### Provided entries
####################
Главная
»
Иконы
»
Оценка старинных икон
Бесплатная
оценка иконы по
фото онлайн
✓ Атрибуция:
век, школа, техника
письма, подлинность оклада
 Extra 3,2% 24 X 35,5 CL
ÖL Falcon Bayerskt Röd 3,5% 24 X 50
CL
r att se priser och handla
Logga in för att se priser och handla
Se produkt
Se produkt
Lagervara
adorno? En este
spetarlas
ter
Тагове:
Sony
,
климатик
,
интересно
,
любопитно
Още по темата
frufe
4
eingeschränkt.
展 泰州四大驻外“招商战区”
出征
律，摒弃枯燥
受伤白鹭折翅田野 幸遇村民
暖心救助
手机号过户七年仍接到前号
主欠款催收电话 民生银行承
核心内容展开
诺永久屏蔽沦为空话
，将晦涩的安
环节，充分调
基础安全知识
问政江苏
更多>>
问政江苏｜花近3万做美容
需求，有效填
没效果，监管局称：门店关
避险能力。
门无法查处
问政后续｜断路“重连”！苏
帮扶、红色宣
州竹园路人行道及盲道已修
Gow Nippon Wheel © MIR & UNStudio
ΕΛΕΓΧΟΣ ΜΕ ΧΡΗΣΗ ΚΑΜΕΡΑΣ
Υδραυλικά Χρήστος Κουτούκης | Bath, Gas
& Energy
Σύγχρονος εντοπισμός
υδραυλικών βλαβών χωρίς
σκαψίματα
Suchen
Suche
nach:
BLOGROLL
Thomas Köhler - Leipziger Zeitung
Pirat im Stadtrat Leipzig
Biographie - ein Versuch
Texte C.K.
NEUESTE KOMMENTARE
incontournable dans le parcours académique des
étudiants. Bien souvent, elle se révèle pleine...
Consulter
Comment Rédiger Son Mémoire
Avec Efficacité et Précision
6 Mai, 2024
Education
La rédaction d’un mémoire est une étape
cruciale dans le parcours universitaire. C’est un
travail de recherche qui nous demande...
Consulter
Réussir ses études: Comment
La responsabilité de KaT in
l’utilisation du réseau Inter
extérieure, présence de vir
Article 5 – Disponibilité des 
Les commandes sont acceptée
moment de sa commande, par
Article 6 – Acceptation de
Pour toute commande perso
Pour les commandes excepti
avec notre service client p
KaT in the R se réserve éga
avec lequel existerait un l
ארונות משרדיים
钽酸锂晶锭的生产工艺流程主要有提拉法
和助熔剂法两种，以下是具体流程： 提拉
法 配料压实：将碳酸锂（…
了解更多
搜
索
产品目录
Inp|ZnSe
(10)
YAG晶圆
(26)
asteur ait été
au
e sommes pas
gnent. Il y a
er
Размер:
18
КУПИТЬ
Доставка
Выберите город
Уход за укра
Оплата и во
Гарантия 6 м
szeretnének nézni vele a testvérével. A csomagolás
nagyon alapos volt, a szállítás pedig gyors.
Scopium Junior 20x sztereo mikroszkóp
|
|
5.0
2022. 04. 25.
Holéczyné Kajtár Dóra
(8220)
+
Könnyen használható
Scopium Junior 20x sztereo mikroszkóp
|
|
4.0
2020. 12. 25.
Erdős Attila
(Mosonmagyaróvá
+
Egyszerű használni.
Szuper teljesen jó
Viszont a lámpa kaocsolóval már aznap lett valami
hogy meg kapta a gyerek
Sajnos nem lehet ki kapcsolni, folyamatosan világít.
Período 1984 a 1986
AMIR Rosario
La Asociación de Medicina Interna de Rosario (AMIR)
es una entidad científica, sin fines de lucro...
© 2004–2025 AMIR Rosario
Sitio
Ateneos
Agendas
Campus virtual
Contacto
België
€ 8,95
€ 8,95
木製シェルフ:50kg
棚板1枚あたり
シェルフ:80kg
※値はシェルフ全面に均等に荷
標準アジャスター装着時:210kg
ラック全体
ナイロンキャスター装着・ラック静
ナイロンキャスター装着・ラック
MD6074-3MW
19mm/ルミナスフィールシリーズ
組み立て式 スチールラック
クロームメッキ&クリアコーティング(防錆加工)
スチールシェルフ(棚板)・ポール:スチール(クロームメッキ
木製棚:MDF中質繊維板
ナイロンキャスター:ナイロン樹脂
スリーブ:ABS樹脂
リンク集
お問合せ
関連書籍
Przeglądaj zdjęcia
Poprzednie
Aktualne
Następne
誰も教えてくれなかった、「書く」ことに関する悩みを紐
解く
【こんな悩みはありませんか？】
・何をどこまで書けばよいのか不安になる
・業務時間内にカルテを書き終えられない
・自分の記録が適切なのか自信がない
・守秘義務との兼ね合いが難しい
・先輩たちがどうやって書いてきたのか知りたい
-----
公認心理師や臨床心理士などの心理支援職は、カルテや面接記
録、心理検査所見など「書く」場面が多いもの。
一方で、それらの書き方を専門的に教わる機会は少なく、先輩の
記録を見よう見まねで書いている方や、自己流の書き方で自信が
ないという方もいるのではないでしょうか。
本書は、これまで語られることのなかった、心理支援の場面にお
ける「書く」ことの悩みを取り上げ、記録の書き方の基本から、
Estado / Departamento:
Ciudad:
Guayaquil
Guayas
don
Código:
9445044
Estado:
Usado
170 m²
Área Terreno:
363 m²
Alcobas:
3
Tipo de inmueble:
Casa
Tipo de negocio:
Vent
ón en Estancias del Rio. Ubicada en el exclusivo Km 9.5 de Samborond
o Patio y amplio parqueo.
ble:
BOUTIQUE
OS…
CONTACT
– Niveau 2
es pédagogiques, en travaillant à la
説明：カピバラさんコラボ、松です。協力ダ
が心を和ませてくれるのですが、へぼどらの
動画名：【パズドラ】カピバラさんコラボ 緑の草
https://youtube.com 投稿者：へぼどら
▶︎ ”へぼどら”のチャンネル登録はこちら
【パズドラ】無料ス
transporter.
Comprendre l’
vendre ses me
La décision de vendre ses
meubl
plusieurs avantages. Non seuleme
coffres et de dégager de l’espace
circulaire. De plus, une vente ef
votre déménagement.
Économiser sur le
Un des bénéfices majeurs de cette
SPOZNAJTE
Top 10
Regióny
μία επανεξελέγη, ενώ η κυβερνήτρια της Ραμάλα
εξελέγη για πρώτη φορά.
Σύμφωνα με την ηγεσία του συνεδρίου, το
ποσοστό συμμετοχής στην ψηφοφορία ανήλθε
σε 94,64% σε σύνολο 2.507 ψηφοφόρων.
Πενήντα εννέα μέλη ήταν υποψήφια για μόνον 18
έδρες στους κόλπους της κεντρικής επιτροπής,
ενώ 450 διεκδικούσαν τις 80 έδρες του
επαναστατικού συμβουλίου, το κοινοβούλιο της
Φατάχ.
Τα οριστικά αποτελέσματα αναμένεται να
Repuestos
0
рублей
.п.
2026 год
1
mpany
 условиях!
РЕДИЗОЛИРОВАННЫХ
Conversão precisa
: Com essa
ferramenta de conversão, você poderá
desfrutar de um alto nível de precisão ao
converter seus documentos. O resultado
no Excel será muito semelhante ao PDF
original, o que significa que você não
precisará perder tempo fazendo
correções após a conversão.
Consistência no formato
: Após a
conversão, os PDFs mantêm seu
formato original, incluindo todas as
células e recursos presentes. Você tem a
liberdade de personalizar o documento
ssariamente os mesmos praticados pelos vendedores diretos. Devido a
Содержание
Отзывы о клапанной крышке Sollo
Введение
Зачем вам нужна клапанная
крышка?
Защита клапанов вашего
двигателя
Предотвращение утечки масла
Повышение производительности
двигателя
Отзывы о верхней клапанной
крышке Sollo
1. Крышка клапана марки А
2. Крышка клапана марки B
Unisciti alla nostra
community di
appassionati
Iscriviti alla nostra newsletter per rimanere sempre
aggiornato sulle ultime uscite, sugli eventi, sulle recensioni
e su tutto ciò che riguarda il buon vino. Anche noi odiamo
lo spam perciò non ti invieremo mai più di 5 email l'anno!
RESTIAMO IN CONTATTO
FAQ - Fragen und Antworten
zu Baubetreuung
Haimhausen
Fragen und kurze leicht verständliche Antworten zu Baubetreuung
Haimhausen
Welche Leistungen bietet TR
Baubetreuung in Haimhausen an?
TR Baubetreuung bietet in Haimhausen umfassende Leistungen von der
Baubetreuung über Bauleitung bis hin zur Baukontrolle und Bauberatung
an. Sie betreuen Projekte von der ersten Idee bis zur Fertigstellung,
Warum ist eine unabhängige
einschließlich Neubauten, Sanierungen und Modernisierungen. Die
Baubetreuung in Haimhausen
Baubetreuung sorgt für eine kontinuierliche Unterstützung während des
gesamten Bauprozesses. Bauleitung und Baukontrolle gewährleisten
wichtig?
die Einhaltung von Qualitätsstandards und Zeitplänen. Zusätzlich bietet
####################
### Requirement
Only the lines from the first line of the material above through the line that contains "NEUESTE KOMMENTARE" should be quoted, each one exactly.

### Response area
Главная
»
Иконы
»
Оценка старинных икон
Бесплатная
оценка иконы по
фото онлайн
✓ Атрибуция:
век, школа, техника
письма, подлинность оклада
 Extra 3,2% 24 X 35,5 CL
ÖL Falcon Bayerskt Röd 3,5% 24 X 50
CL
r att se priser och handla
Logga in för att se priser och handla
Se produkt
Se produkt
Lagervara
adorno? En este
spetarlas
ter
Тагове:
Sony
,
климатик
,
интересно
,
любопитно
Още по темата
frufe
4
eingeschränkt.
展 泰州四大驻外“招商战区”
出征
律，摒弃枯燥
受伤白鹭折翅田野 幸遇村民
暖心救助
手机号过户七年仍接到前号
主欠款催收电话 民生银行承
核心内容展开
诺永久屏蔽沦为空话
，将晦涩的安
环节，充分调
基础安全知识
问政江苏
更多>>
问政江苏｜花近3万做美容
需求，有效填
没效果，监管局称：门店关
避险能力。
门无法查处
问政后续｜断路“重连”！苏
帮扶、红色宣
州竹园路人行道及盲道已修
Gow Nippon Wheel © MIR & UNStudio
ΕΛΕΓΧΟΣ ΜΕ ΧΡΗΣΗ ΚΑΜΕΡΑΣ
Υδραυλικά Χρήστος Κουτούκης | Bath, Gas
& Energy
Σύγχρονος εντοπισμός
υδραυλικών βλαβών χωρίς
σκαψίματα
Suchen
Suche
nach:
BLOGROLL
Thomas Köhler - Leipziger Zeitung
Pirat im Stadtrat Leipzig
Biographie - ein Versuch
Texte C.K.
NEUESTE KOMMENTARE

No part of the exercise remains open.